Computer scientists in China have devised a software algorithm based on Bayesian statistics that can automatically check a Wikipedia entry and rank it by its quality. Bayesian analysis is commonly used to assess the content of emails and determine the probability that the content is spam or junk mail, and if so, filter it from the user’s inbox if the probability is high.
Writing in the International Journal of Information Quality, Jingyu Han and Kejia Chen of Nanjing University of Posts and Telecommunications say they have used a dynamic Bayesian network (DBN) to analyze the content of Wikipedia entries in a similar manner.
They also apply multivariate Gaussian distribution modeling to the DBN analysis, which gives them a distribution of the quality of each article so that entries can be ranked. Very-low-ranking entries could be flagged for editorial attention to raise the quality. By contrast, high-ranking entries could be marked as the definitive entry in some way, so that such an entry is not subsequently overwritten with lower quality information.
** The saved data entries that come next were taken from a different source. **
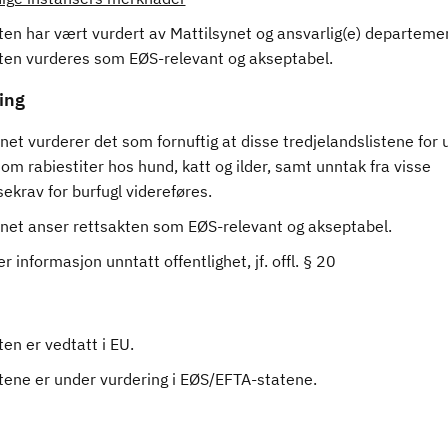
en har vært vurdert av Mattilsynet og ansvarlig(e) departemen
ten vurderes som EØS-relevant og akseptabel.
ing
net vurderer det som fornuftig at disse tredjelandslistene for
 om rabiestiter hos hund, katt og ilder, samt unntak fra visse
ekrav for burfugl videreføres.
ynet anser rettsakten som EØS-relevant og akseptabel.
r informasjon unntatt offentlighet, jf. offl. § 20
en er vedtatt i EU.
tene er under vurdering i EØS/EFTA-statene.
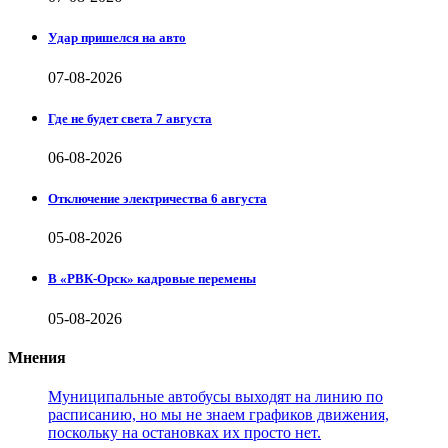
Удар пришелся на авто
07-08-2026
Где не будет света 7 августа
06-08-2026
Отключение электричества 6 августа
05-08-2026
В «РВК-Орск» кадровые перемены
05-08-2026
Мнения
Муниципальные автобусы выходят на линию по
расписанию, но мы не знаем графиков движения,
поскольку на остановках их просто нет.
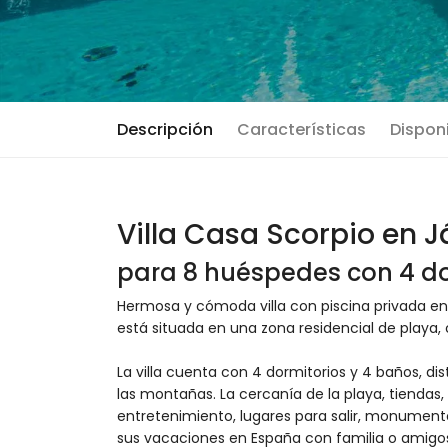
Descripción
Características
Disponi
Villa Casa Scorpio en 
para 8 huéspedes con 4 do
Hermosa y cómoda villa con piscina privada en
está situada en una zona residencial de playa,
La villa cuenta con 4 dormitorios y 4 baños, dis
las montañas. La cercanía de la playa, tiendas,
entretenimiento, lugares para salir, monumentos
sus vacaciones en España con familia o amigo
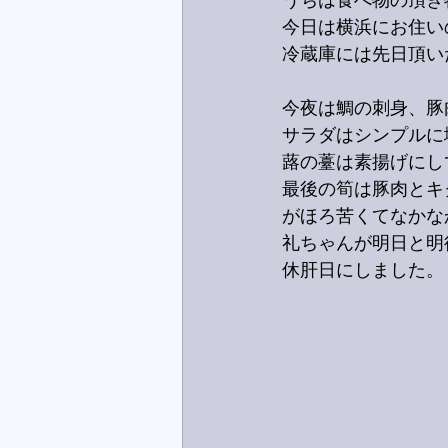
うちは食べ物の頂き
今日は横浜にお住い
冷蔵庫には先日頂い
今夜は鯛の刺身、豚
サラダはシンプルに
蕗の薹は素揚げにし
最後の筍は豚肉とキ
がほろ苦くてなかな
礼ちゃんが明日と明
休肝日にしました。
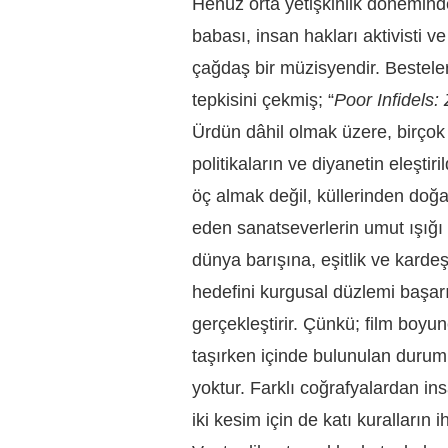
Henüz orta yetişkinlik dönemind
babası, insan hakları aktivisti 
çağdaş bir müzisyendir. Besteler
tepkisini çekmiş; “
Poor Infidels: 
Ürdün dâhil olmak üzere, birçok y
politikaların ve diyanetin eleştir
öç almak değil, küllerinden doğan
eden sanatseverlerin umut ışığı
dünya barışına, eşitlik ve kard
hedefini kurgusal düzlemi başarıl
gerçekleştirir. Çünkü; film boyun
taşırken içinde bulunulan durum
yoktur. Farklı coğrafyalardan i
iki kesim için de katı kuralların i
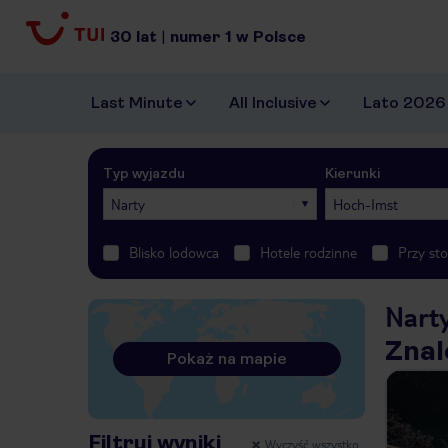
30
lat
|
numer
1
w Polsce
Last Minute
All Inclusive
Lato 2026
Typ wyjazdu
Kierunki
Narty
Hoch-Imst
Blisko lodowca
Hotele rodzinne
Przy st
Nart
Znal
Pokaż na mapie
Filtruj wyniki
Wyczyść wszystko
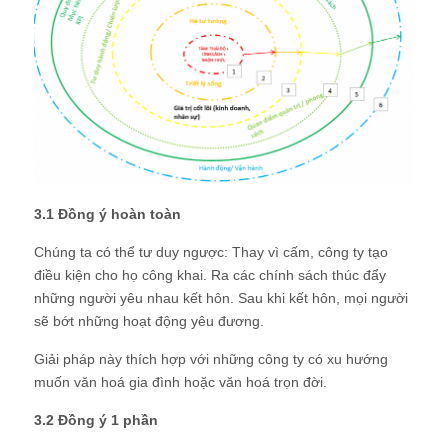
3.1 Đồng ý hoàn toàn
Chúng ta có thể tư duy ngược: Thay vì cấm, công ty tạo
điều kiện cho họ công khai. Ra các chính sách thúc đẩy
những người yêu nhau kết hôn. Sau khi kết hôn, mọi người
sẽ bớt những hoạt động yêu đương.
Giải pháp này thích hợp với những công ty có xu hướng
muốn văn hoá gia đình hoặc văn hoá trọn đời.
3.2 Đồng ý 1 phần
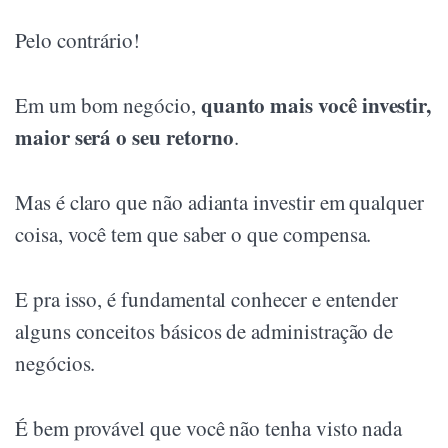
Pelo contrário!
quanto mais você investir,
Em um bom negócio,
maior será o seu retorno
.
Mas é claro que não adianta investir em qualquer
coisa, você tem que saber o que compensa.
E pra isso, é fundamental conhecer e entender
alguns conceitos básicos de administração de
negócios.
É bem provável que você não tenha visto nada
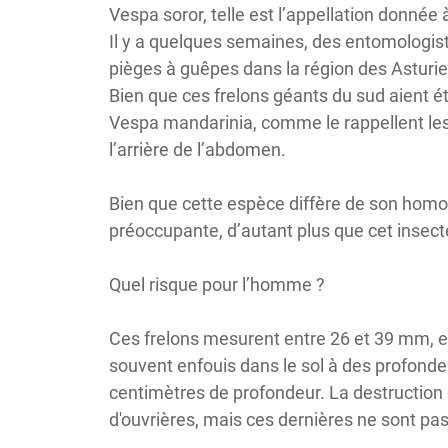
Vespa soror, telle est l’appellation donnée
Il y a quelques semaines, des entomologiste
pièges à guêpes dans la région des Asturie
Bien que ces frelons géants du sud aient 
Vespa mandarinia, comme le rappellent les 
l’arrière de l’abdomen.
Bien que cette espèce diffère de son homol
préoccupante, d’autant plus que cet insect
Quel risque pour l’homme ?
Ces frelons mesurent entre 26 et 39 mm, et
souvent enfouis dans le sol à des profonde
centimètres de profondeur. La destruction 
d'ouvrières, mais ces dernières ne sont pas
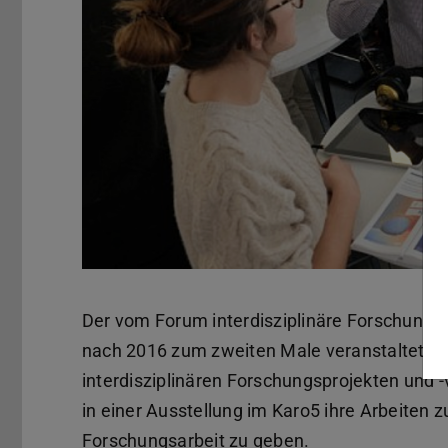
Der vom Forum interdisziplinäre Forschung 
nach 2016 zum zweiten Male veranstaltete „Ta
interdisziplinären Forschungsprojekten und 
in einer Ausstellung im Karo5 ihre Arbeiten z
Forschungsarbeit zu geben.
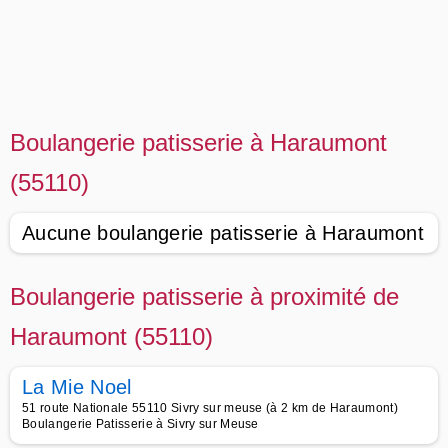
Boulangerie patisserie à Haraumont
(55110)
Aucune boulangerie patisserie à Haraumont
Boulangerie patisserie à proximité de
Haraumont (55110)
La Mie Noel
51 route Nationale 55110 Sivry sur meuse (à 2 km de Haraumont)
Boulangerie Patisserie à Sivry sur Meuse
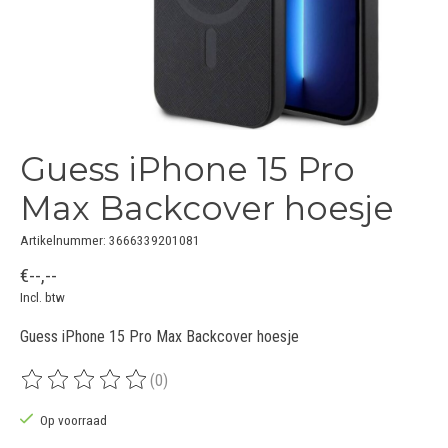
Guess iPhone 15 Pro
Max Backcover hoesje
Artikelnummer: 3666339201081
€--,--
Incl. btw
Guess iPhone 15 Pro Max Backcover hoesje
(0)
De beoordeling van dit product is
0
van de 5
Op voorraad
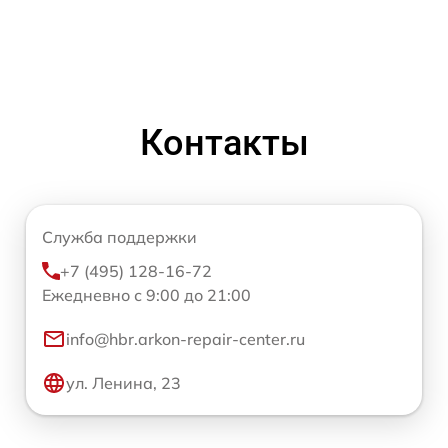
Контакты
Служба поддержки
+7 (495) 128-16-72
Ежедневно с 9:00 до 21:00
info@hbr.arkon-repair-center.ru
ул. Ленина, 23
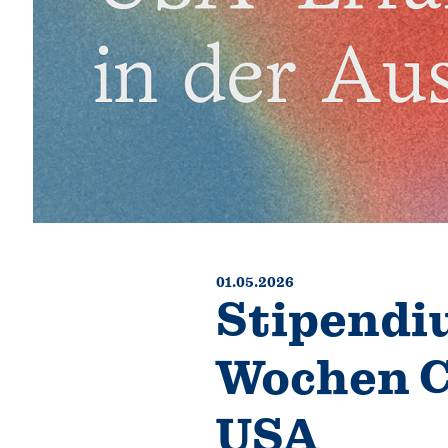
01.05.2026
Stipendi
Wochen C
USA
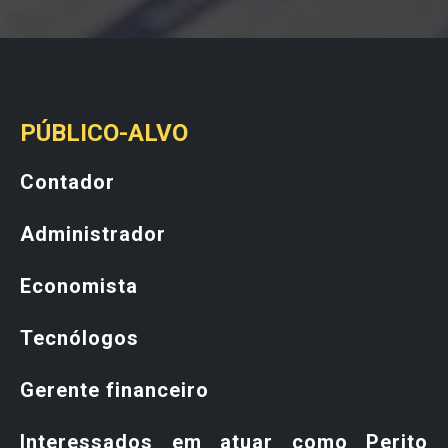
PÚBLICO-ALVO
Contador
Administrador
Economista
Tecnólogos
Gerente financeiro
Interessados em atuar como Perito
Outperforming human users:
The team has tested its algorithm on sets of several hundred articles, comparing their automated quality assessment with assessment by a human user. Their algorithm outperforms a human user by up to 23 percent in correctly classifying the quality rank of a given article in the set, the researchers report.
The use of a computerized system to provide a quality standard for Wikipedia entries would avoid the subjective need to have people classify each entry. That could improve the standard and provide a basis for an improved reputation for the online encyclopedia.
— Wikipedia (hopefully, this entry is ranked as quality.)